BEGIN Records provided

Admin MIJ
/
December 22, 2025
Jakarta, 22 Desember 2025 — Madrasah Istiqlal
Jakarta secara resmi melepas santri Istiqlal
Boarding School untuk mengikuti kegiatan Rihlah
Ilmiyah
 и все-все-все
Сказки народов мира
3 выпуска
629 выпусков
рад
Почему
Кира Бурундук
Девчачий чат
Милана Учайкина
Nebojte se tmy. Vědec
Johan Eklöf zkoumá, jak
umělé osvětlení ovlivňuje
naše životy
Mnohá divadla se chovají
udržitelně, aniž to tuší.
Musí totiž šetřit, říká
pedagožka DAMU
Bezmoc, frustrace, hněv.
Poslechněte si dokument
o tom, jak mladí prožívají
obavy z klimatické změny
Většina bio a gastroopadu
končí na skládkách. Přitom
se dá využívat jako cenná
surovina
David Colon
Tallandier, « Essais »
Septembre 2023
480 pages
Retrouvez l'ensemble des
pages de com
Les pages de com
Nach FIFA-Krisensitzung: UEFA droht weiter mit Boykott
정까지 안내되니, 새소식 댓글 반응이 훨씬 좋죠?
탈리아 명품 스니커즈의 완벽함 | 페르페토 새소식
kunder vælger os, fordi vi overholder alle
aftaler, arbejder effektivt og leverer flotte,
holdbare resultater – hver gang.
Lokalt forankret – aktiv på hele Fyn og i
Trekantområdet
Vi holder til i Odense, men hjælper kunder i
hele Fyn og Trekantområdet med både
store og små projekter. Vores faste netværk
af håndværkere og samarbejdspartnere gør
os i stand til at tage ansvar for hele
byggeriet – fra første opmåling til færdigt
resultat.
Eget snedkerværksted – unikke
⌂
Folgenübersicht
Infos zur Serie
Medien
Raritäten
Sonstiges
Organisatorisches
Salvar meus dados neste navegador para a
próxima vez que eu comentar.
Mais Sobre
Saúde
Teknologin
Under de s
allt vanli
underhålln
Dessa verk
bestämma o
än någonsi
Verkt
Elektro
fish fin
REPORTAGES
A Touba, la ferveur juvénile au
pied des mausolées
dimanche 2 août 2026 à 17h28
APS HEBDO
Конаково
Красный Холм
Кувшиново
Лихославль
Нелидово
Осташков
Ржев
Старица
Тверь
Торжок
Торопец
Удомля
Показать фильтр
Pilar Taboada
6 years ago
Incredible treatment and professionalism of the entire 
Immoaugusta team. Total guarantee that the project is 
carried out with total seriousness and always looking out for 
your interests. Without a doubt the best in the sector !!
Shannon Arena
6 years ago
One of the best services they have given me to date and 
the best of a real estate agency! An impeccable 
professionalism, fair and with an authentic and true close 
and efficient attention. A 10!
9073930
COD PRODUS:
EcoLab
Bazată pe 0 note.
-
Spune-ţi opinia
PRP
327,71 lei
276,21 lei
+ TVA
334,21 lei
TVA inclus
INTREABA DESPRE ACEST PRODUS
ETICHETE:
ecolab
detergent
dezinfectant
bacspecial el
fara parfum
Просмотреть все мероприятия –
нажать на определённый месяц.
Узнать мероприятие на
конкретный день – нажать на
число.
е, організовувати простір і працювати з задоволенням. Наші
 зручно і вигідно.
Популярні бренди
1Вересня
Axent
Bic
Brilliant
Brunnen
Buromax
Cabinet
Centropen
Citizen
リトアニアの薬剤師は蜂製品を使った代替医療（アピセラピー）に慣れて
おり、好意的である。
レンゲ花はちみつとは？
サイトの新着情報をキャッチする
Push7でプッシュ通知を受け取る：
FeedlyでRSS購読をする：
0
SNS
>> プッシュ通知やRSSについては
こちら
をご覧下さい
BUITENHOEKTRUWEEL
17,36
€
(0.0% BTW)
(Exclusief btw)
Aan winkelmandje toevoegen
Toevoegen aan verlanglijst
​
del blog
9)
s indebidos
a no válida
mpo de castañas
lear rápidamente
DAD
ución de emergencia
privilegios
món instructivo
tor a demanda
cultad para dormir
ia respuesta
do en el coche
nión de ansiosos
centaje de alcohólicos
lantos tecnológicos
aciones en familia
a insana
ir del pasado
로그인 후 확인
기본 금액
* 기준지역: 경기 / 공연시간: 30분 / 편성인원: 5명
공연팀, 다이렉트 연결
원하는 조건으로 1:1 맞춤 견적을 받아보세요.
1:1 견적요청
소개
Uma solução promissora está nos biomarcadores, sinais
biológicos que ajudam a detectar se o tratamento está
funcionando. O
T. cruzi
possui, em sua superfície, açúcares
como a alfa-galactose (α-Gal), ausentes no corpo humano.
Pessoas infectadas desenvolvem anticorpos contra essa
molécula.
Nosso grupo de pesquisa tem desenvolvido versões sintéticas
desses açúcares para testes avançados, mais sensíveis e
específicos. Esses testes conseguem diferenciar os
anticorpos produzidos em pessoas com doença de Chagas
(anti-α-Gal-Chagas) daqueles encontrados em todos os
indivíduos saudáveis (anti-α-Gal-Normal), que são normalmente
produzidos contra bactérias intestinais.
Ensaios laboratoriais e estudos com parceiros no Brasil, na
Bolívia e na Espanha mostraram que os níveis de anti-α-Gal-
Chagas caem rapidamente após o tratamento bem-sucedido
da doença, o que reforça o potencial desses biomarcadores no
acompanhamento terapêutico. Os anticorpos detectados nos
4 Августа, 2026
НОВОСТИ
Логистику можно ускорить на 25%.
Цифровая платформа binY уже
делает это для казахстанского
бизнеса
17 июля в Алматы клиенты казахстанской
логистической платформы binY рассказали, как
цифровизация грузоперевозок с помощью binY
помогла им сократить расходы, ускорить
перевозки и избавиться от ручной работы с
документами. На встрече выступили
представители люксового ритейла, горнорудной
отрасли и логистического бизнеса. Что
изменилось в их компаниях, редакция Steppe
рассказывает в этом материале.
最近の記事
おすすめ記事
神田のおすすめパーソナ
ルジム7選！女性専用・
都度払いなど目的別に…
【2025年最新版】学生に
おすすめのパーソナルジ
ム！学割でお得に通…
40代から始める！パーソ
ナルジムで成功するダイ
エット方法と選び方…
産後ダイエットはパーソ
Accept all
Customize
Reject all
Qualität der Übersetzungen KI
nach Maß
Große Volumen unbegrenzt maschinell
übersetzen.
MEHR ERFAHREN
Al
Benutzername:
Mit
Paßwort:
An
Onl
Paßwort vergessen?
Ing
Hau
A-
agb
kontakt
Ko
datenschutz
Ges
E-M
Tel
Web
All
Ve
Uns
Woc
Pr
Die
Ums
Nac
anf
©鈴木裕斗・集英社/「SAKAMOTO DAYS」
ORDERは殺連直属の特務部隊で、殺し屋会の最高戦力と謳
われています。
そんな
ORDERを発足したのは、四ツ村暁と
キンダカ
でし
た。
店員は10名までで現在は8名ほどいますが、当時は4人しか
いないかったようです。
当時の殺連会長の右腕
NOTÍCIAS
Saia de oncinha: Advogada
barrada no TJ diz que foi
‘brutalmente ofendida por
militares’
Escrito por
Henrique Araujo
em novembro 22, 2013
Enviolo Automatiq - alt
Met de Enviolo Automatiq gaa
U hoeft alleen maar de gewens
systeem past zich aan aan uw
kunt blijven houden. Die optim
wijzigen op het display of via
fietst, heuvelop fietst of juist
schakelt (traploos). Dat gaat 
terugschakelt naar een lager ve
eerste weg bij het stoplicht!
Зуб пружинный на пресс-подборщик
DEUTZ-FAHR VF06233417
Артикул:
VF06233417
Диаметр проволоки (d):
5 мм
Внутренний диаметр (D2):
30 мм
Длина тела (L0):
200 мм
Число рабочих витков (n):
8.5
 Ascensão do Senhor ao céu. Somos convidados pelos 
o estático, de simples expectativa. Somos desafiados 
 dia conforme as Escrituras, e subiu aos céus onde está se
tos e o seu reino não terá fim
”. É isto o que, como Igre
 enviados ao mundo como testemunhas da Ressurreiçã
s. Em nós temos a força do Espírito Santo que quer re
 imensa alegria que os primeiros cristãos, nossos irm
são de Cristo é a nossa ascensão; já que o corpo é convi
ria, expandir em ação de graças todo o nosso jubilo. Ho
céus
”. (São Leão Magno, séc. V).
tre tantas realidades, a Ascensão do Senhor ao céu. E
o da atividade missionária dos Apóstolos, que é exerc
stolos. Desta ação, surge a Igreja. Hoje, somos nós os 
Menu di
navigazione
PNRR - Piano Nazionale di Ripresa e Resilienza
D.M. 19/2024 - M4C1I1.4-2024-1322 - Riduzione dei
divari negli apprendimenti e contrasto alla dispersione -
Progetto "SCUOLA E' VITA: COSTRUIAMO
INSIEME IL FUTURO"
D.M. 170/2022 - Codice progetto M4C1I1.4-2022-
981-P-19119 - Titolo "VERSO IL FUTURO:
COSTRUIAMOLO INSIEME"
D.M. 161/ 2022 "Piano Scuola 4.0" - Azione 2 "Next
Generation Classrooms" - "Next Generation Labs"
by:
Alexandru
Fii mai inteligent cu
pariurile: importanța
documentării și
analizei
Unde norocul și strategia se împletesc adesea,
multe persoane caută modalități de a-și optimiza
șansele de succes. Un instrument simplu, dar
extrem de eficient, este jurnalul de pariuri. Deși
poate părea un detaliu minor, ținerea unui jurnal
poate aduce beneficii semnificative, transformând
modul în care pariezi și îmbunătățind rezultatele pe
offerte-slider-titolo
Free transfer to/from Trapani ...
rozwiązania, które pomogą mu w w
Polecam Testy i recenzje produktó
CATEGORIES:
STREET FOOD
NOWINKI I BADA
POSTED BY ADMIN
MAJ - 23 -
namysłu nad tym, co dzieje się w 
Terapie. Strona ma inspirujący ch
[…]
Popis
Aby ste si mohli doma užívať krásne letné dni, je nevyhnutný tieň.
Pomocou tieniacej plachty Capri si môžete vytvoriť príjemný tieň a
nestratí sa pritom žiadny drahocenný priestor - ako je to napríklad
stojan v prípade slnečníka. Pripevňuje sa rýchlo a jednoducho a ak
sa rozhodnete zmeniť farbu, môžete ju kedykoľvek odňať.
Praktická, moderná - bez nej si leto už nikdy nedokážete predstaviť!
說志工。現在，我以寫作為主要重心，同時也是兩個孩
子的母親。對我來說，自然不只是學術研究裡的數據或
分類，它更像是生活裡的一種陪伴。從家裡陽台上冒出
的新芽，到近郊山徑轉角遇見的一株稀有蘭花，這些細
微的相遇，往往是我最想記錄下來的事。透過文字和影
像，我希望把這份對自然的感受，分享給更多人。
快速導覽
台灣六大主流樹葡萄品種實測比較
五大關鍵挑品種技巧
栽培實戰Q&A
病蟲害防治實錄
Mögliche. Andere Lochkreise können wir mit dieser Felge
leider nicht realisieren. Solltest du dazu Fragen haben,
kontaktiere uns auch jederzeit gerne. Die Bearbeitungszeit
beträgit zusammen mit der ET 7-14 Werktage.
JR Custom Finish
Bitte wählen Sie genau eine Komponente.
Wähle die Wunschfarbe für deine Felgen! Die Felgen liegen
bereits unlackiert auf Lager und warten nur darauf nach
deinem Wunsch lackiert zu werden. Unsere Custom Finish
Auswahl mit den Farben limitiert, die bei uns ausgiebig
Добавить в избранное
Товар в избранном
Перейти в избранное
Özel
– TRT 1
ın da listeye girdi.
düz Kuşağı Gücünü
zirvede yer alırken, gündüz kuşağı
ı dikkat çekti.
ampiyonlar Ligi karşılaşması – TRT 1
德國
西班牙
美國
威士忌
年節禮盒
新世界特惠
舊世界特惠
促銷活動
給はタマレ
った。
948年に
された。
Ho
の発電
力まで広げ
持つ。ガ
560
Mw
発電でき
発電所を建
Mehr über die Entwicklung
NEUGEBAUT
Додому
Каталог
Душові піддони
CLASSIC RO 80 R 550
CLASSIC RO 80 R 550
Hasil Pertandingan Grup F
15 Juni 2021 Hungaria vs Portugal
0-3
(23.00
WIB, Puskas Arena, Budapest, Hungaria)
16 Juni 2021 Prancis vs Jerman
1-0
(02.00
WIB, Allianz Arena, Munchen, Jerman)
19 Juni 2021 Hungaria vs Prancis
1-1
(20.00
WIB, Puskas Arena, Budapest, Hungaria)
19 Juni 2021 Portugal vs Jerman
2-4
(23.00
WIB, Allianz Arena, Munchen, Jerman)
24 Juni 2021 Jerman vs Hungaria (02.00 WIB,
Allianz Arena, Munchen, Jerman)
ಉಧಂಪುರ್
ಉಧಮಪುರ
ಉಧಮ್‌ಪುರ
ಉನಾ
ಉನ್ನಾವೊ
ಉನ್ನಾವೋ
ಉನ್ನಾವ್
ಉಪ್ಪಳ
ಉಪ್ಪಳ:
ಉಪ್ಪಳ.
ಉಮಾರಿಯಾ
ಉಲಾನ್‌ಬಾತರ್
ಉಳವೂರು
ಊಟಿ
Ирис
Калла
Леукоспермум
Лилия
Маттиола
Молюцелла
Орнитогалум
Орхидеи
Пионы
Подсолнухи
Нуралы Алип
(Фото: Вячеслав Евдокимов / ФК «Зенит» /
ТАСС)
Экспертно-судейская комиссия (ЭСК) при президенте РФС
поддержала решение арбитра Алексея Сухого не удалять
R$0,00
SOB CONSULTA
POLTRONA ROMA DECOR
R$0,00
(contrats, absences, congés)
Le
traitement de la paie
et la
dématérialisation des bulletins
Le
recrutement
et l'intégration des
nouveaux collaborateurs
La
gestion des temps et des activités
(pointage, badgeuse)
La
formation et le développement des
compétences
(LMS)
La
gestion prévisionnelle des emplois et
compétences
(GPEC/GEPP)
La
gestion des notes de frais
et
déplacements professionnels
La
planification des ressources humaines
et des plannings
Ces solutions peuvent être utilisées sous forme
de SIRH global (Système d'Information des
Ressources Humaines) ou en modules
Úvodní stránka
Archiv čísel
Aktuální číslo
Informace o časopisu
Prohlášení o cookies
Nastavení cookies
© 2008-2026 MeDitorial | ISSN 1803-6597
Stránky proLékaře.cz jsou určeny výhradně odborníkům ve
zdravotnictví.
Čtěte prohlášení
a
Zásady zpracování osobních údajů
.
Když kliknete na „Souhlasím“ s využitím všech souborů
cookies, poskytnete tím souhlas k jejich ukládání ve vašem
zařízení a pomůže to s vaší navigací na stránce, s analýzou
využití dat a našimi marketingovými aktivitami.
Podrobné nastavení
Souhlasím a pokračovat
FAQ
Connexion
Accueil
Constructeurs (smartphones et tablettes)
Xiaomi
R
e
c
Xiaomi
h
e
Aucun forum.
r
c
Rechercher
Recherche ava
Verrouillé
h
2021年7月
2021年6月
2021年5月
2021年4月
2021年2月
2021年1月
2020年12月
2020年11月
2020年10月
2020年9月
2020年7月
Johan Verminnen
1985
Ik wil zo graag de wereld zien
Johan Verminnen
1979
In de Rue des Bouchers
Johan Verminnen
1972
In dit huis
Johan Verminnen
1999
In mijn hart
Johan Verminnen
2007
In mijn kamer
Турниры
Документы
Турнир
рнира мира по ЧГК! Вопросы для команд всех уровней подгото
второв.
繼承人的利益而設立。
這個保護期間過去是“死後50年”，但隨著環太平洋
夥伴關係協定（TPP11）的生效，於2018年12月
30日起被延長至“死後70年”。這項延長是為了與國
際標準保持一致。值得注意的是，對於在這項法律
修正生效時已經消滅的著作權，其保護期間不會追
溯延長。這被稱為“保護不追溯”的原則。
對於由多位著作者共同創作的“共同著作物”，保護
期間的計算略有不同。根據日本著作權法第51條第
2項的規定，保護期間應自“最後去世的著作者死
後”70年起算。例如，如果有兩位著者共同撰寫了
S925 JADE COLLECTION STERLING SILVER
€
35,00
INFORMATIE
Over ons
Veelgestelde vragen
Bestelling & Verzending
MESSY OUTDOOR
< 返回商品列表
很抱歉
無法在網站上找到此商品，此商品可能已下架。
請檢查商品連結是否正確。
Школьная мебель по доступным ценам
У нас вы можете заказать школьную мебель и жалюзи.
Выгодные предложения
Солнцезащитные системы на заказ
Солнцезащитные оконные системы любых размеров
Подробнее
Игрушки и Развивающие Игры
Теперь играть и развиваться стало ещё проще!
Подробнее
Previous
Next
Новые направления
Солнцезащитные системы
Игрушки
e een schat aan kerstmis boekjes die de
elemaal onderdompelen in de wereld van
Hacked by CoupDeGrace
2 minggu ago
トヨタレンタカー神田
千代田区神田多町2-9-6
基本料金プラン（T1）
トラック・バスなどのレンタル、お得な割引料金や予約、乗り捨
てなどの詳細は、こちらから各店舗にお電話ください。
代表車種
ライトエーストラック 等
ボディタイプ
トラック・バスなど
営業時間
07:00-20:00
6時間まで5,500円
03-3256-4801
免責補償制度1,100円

END Records provided

* **Your goal**
Which lines above contain the word "hele"? Copy each one.

* **Answer to this task**
Lokalt forankret – aktiv på hele Fyn og i
hele Fyn og Trekantområdet med både
os i stand til at tage ansvar for hele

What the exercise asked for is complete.